8.1.3 The Archive will establish that it is legally free to dispose of an item. Any decision to dispose of material from the collections will be taken only after due consideration.
8.1.4 Decisions to dispose of items will not be made with the principal aim of generating funds.
8.1.5 Any funds received by SGUL from the disposal of items will be applied for the benefit of the collections. This normally means the conservation and preservation of the existing collections, and in some cases the purchase of new acquisitions.
8.1.6 A decision to dispose of an item, whether by gift, exchange, sale or destruction (in the case of an item too badly damaged or deteriorated to be of any use for the purposes of the collections), will be the responsibility of the Principal acting on the advice of professional Archive staff, and not of any individual staff member acting alone.
8.1.7 Once a decision to dispose of material in the collection has been taken, priority will be given to retaining it within the public domain, unless it is to be destroyed. It will therefore be offered in the first instance, by gift, exchange or sale, directly to accredited museums or established archives likely to be interested in its acquisition.

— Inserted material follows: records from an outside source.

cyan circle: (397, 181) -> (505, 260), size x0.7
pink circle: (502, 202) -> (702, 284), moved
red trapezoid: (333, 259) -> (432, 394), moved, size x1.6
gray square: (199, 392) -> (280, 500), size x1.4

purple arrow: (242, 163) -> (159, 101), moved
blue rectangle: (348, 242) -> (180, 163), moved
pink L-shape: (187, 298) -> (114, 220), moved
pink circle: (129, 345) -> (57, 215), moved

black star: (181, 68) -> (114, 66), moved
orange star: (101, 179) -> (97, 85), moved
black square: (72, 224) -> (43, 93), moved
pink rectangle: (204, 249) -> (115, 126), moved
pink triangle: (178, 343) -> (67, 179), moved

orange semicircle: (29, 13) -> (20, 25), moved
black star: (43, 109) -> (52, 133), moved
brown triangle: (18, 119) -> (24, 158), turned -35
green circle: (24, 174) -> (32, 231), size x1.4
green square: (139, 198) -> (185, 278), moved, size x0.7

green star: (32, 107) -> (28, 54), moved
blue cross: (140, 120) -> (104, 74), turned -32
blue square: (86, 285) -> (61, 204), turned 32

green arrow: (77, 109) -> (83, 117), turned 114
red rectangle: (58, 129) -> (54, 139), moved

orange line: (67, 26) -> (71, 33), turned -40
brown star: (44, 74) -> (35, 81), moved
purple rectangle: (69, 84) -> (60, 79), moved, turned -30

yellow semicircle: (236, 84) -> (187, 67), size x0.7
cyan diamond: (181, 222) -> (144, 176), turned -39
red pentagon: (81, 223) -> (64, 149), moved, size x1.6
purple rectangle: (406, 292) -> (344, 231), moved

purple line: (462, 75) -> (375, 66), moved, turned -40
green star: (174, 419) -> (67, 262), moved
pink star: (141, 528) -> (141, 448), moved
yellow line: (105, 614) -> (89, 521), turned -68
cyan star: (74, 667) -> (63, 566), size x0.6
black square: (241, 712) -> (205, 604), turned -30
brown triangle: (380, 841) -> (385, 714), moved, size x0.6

8.2 Disposal principles and procedures relating to published materials
SGUL cannot guarantee to keep gifts of published materials in perpetuity and reserves the right to dispose of unwanted material which forms part of a donation or bequest. Published materials which meet one or more of the criteria below will normally be removed from the collections:
8.2.1 Duplication: duplicate items, unless they are of particular monetary value or significant provenance, or if they fall into the category of heavily-used material or items where multiple copies are specifically required.
8.2.2 Availability in surrogate form: published works, especially journals, which become available in digital format, unless they are iconic titles in the history of medical publishing or the quality of surrogate access is deemed insufficiently flexible or trustworthy.
8.2.3 Superseded editions: some reference works and items in Special Collections when superseded by new editions.
8.2.4 Relevance: items which SGUL now regards as falling outside its collecting remit and which would be more appropriately held in another collection in the public domain.
8.2.5 Time limitation: items such as journals or databases that are not suitable for long-term preservation.
8.2.6 Physical deterioration or technical obsolescence: items deteriorated beyond economic repair, over-restored items, or items deemed to be beyond technical capability to preserve or make accessible.
8.2.7 Health risk: items which are infested, contaminated or hazardous, and which put people or other items at risk.
9. Policy Review Procedure
This policy will be reviewed annually by the Archivist to ensure that it meets the University’s operational and legal requirements.